Inspector of Yang Province (揚州刺史)
- In office 199 – 200
- Monarch: Emperor Xian of Han
- Succeeded by: Liu Fu

Personal details
- Born: 163 Xi'an, Shaanxi
- Died: 200 (aged 37) Anhui
- Occupation: Official
- Courtesy name: Wenze (文則)

= Yan Xiang (Han dynasty) =

Chinese politician and official (163–200)
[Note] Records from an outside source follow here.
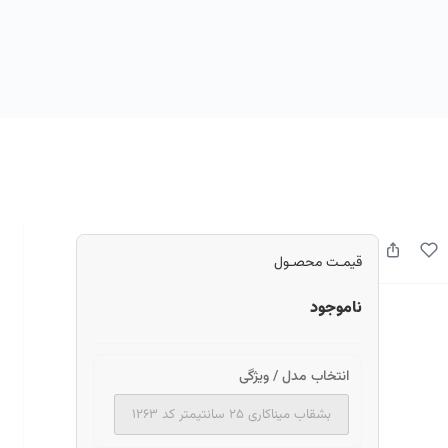
قیمـت محصـول
ناموجود
انتخاب مدل / ویژگی
بشقاب میناکاری ۲۵ سانتیمتر کد ۱۲۶۳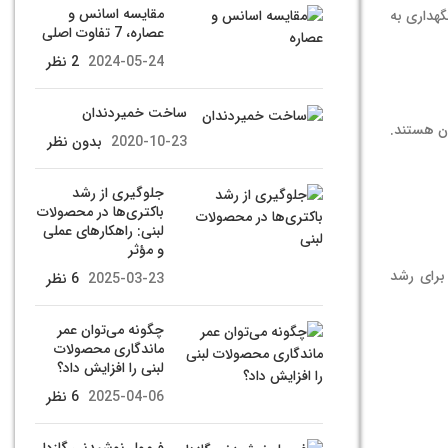
مقایسه اسانس و
گهداری به
عصاره، 7 تفاوت اصلی
2024-05-24
2 نظر
ساخت خمیردندان
ن هستند.
2020-10-23
بدون نظر
جلوگیری از رشد
باکتری‌ها در محصولات
لبنی: راهکارهای عملی
و مؤثر
برای رشد
2025-03-23
6 نظر
چگونه می‌توان عمر
ماندگاری محصولات
لبنی را افزایش داد؟
2025-04-06
6 نظر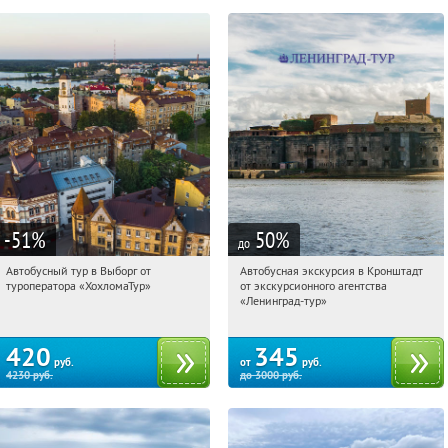
-51
%
50
%
до
Автобусный тур в Выборг от
Автобусная экскурсия в Кронштадт
07:57:59
Купили:
9
07:57:59
Купили:
7
туроператора «ХохломаТур»
от экскурсионного агентства
Сенная площадь
Площадь Восстания
«Ленинград-тур»
420
345
руб.
от
руб.
4230
руб.
до
3000
руб.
Yan Xiang (嚴象; 163–200), courtesy name Wenze, was an official who lived during the late Eastern Han dynasty of China. A similarly named Yan Xiang (閻象) also served under the warlord Yuan Shu as a registrar. Although it is not clear whether they were the same person, the historian Rafe de Crespigny mentioned that it could be assumed that Yan Xiang left Yuan Shu and defected to the Han central government, which was then under the leadership of the warlord Cao Cao.

==Yan Xiang (嚴象)==
Yan Xiang was from Jingzhao (京兆; around present-day Xi'an, Shaanxi). At a young age, he was already known for being intelligent, knowledgeable and courageous. Through Xun Yu's recommendation, he joined the civil service and served as a Palace Assistant Imperial Clerk (御史中丞). In 197, he was concurrently appointed as an Army Inspector (督軍) and participated in a punitive campaign against the warlord Yuan Shu, who had declared himself emperor – an act regarded as treason against Emperor Xian, the nominal ruler of the Han Empire. After Yuan Shu's death in 199, Yan Xiang served as the Inspector (刺史) of Yang Province.
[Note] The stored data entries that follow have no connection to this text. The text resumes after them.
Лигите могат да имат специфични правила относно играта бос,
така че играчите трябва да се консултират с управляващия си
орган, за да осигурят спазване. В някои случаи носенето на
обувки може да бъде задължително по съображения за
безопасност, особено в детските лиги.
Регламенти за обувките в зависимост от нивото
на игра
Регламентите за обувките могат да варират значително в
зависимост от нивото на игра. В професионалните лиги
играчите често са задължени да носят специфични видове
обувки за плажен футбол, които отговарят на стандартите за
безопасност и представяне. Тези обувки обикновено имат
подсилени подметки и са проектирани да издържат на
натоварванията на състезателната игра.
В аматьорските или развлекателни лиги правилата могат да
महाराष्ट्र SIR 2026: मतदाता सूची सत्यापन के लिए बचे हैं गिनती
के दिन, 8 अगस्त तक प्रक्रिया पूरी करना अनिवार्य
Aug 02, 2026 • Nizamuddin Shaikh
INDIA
Acting on the instruction of Cao Cao, the warlord who controlled the Han central government, Yan Xiang nominated Sun Quan as a maocai (茂才). In 200 CE, Li Shu (李術), the Administrator (太守) of Lujiang Commandery (廬江郡), killed Yan Xiang. Yan Xiang was 38 years old (by East Asian age reckoning) when he died. Zhao Qi (趙岐), a writer who, like Yan Xiang, was also from Jingzhao, wrote a book called Sanfu Juelu (三輔決錄). Zhao Qi was worried that people might not be receptive to his book so he did not publicly release it and instead showed it to only Yan Xiang.

==Yan Xiang (閻象)==
A similarly named Yan Xiang also served under Yuan Shu as a Registrar (主簿). When Yuan Shu wanted to declare himself emperor in the late 190s, Yan Xiang advised him against it. Yan Xiang quoted a past example of the noble Ji Chang, who controlled two-thirds of the Shang dynasty's territory but still refrained from seizing the throne from King Zhou. Yuan Shu did not heed his advice.